Dataset records:
►

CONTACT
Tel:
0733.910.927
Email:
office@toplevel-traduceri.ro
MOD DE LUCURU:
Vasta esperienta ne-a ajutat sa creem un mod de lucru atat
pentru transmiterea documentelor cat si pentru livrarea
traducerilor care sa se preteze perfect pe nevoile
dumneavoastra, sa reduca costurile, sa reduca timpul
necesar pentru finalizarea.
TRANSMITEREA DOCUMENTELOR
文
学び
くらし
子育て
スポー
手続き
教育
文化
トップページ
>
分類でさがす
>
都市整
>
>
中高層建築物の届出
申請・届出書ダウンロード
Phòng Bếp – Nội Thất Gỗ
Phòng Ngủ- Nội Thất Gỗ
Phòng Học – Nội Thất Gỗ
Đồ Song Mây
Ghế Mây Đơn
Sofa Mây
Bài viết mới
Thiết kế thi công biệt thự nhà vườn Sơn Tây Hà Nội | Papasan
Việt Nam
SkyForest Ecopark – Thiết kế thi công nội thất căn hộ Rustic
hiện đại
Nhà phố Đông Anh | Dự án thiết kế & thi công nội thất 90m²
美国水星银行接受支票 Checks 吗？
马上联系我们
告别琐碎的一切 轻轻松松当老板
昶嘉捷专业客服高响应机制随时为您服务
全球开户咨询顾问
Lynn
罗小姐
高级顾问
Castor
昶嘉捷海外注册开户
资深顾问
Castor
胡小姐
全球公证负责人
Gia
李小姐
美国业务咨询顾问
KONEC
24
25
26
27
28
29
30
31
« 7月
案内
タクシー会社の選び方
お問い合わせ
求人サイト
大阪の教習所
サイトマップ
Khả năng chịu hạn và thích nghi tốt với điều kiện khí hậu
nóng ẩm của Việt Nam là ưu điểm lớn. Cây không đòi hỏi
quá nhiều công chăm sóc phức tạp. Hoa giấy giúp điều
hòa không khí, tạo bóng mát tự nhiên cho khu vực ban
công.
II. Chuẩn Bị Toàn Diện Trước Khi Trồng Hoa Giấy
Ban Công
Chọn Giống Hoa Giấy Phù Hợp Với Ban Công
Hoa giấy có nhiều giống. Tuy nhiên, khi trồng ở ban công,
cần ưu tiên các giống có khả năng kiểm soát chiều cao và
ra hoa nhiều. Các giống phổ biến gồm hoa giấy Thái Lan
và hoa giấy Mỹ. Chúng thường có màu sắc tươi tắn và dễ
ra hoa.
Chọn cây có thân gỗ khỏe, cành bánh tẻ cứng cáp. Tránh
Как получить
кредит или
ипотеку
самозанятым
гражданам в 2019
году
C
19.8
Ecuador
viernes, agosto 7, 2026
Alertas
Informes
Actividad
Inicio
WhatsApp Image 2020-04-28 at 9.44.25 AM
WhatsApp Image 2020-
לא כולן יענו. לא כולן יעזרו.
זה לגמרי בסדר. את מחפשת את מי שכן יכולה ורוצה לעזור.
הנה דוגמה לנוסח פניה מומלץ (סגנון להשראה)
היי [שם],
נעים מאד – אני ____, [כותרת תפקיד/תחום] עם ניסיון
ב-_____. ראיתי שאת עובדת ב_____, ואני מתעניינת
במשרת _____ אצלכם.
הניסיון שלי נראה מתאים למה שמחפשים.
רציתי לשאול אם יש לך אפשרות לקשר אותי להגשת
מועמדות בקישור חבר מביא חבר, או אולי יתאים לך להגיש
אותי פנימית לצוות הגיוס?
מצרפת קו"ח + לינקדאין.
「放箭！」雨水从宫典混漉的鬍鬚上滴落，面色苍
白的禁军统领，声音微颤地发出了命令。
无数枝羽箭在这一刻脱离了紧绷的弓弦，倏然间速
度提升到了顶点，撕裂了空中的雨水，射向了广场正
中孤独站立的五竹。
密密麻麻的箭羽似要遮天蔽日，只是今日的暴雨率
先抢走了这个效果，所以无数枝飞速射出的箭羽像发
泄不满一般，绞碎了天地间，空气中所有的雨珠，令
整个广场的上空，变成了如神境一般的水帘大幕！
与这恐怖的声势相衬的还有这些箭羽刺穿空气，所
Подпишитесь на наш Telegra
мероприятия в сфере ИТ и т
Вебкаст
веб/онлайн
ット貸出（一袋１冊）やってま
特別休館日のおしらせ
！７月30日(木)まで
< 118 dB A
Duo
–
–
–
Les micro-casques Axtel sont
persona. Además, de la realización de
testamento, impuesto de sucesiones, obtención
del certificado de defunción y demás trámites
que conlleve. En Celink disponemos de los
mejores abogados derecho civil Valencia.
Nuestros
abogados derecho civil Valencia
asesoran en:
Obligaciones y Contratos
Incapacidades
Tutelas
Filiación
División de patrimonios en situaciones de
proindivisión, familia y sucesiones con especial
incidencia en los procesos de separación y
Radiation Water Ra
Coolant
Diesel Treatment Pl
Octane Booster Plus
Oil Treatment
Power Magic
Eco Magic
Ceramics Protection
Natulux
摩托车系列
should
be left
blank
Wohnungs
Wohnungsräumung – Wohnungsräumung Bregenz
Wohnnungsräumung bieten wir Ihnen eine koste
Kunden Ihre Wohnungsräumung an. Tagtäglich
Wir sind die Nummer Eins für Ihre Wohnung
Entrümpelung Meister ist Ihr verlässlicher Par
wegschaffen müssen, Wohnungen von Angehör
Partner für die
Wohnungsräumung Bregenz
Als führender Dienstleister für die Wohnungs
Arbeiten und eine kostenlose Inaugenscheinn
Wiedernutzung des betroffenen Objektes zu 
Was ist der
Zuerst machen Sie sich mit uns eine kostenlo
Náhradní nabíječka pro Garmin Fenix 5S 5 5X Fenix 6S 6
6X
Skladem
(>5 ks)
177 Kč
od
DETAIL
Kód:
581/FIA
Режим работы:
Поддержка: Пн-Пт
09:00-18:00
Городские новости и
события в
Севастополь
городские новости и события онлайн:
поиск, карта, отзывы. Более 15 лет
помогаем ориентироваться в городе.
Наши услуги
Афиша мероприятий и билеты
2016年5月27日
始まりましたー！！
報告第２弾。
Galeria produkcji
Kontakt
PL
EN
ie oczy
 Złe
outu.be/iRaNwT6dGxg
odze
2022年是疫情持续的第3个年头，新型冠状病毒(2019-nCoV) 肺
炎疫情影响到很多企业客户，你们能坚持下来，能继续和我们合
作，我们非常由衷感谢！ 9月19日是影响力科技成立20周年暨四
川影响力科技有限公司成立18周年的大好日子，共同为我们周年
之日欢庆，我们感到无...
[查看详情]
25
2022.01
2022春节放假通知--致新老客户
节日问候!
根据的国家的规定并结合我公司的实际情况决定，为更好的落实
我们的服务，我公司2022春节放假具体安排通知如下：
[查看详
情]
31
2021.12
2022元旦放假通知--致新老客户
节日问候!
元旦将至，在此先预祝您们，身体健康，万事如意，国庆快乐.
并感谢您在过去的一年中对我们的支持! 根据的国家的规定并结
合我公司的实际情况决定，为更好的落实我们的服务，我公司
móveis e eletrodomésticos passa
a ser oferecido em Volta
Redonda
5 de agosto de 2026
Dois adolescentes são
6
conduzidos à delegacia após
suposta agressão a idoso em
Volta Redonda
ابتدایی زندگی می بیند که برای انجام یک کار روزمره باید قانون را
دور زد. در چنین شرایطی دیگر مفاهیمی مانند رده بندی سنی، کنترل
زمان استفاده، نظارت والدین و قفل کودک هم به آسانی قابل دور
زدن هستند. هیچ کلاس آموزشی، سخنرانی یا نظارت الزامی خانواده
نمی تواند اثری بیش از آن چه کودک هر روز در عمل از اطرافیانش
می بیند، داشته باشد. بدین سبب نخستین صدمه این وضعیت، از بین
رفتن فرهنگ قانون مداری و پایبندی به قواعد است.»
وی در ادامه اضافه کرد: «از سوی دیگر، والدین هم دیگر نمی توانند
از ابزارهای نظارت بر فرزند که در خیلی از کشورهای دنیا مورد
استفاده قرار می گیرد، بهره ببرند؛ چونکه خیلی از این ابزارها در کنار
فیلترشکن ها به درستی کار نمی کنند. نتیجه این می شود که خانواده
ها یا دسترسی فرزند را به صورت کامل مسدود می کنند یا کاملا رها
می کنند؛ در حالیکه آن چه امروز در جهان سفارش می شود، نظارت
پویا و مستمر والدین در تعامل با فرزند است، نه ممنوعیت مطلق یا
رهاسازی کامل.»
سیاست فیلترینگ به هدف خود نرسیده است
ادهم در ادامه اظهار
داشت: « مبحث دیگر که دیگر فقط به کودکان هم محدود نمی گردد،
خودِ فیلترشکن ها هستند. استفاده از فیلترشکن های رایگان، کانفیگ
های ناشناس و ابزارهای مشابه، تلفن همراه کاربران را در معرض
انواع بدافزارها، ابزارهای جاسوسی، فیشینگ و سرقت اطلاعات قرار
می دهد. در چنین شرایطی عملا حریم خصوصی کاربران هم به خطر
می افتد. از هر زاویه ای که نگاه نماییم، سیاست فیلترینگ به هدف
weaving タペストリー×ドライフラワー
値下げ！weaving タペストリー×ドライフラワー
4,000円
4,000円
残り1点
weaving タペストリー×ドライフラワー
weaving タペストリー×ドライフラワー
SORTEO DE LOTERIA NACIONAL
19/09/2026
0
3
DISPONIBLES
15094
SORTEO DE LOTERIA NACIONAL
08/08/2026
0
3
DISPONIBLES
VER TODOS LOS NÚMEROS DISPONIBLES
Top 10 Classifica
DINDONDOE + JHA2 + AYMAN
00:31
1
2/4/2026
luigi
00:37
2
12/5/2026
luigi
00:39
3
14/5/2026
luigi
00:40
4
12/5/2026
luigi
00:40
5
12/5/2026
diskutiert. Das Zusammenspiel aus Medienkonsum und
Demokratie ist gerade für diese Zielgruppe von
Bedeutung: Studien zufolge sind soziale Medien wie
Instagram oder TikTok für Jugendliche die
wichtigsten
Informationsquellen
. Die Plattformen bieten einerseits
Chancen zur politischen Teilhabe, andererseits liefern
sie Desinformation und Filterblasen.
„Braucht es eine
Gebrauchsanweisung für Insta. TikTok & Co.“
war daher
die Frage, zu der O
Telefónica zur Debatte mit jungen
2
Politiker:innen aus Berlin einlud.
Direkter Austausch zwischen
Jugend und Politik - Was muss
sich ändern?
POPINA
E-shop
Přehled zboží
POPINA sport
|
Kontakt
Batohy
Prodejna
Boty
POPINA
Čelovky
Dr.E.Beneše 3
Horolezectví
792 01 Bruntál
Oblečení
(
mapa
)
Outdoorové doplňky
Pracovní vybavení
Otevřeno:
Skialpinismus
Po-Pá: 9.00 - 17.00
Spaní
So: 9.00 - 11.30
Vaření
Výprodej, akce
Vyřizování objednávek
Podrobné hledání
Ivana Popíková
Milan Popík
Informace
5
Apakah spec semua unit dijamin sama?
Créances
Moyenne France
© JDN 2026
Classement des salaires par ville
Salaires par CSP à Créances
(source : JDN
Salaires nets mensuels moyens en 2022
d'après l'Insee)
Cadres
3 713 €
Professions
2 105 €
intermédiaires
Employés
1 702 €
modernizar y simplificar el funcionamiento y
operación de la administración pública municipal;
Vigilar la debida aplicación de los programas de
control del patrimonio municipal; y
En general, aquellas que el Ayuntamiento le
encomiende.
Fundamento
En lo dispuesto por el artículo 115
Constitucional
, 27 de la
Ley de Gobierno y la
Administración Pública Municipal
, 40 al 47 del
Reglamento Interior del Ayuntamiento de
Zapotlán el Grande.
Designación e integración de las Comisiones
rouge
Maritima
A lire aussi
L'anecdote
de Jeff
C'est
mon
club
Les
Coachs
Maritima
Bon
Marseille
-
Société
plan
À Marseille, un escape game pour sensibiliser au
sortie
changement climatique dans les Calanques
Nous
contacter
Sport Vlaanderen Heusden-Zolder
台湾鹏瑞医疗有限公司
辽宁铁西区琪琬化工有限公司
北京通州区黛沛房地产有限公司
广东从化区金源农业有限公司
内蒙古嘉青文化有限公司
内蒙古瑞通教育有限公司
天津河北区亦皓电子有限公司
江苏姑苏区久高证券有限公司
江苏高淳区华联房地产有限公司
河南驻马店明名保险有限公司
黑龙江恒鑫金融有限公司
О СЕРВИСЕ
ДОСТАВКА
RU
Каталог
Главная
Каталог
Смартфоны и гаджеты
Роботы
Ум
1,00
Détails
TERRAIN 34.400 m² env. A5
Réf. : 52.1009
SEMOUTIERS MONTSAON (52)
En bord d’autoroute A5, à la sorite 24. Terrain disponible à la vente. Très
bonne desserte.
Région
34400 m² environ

◄

Task: Whenever the word "致新老客户" shows up in a line of the entries, list that line.

Result for this task:
2022春节放假通知--致新老客户
2022元旦放假通知--致新老客户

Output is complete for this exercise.